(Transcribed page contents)

+ + + + +

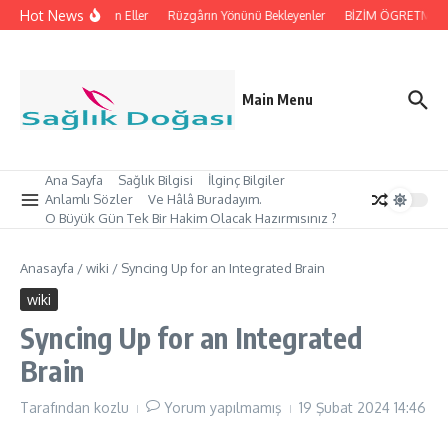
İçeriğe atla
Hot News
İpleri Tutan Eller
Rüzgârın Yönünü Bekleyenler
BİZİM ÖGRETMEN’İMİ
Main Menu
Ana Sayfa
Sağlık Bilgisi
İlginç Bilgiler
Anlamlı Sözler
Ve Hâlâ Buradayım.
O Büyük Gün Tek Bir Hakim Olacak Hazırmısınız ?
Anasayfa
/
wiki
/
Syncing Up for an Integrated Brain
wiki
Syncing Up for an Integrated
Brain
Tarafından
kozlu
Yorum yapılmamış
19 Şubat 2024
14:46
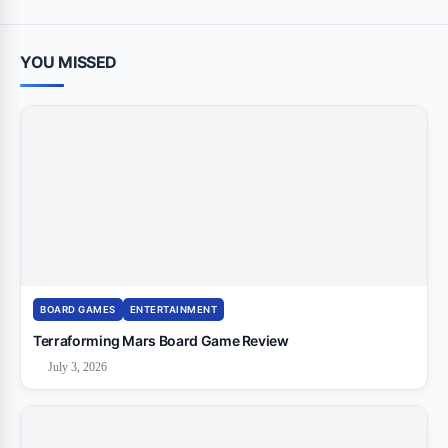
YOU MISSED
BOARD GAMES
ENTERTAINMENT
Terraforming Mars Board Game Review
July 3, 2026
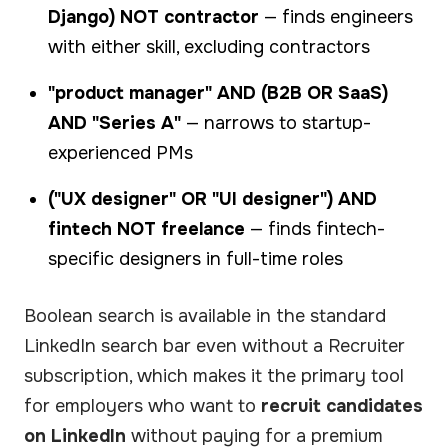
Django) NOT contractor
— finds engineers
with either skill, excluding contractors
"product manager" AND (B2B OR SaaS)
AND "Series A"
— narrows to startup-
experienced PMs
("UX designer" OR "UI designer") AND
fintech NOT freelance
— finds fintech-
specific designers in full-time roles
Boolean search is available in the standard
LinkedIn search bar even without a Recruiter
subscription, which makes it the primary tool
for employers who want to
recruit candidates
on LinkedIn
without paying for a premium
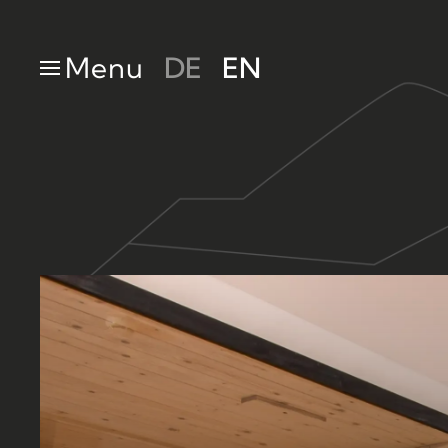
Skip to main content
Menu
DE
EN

+ + + + +

Instructions for the task>
Set down exactly the lines between the line containing "fintech NOT freelance" and the end of the records above, both ends included; pictures stay out.

Result for this exercise>
fintech NOT freelance
— finds fintech-
specific designers in full-time roles
Boolean search is available in the standard
LinkedIn search bar even without a Recruiter
subscription, which makes it the primary tool
for employers who want to
recruit candidates
on LinkedIn
without paying for a premium
Skip to main content
Menu
DE
EN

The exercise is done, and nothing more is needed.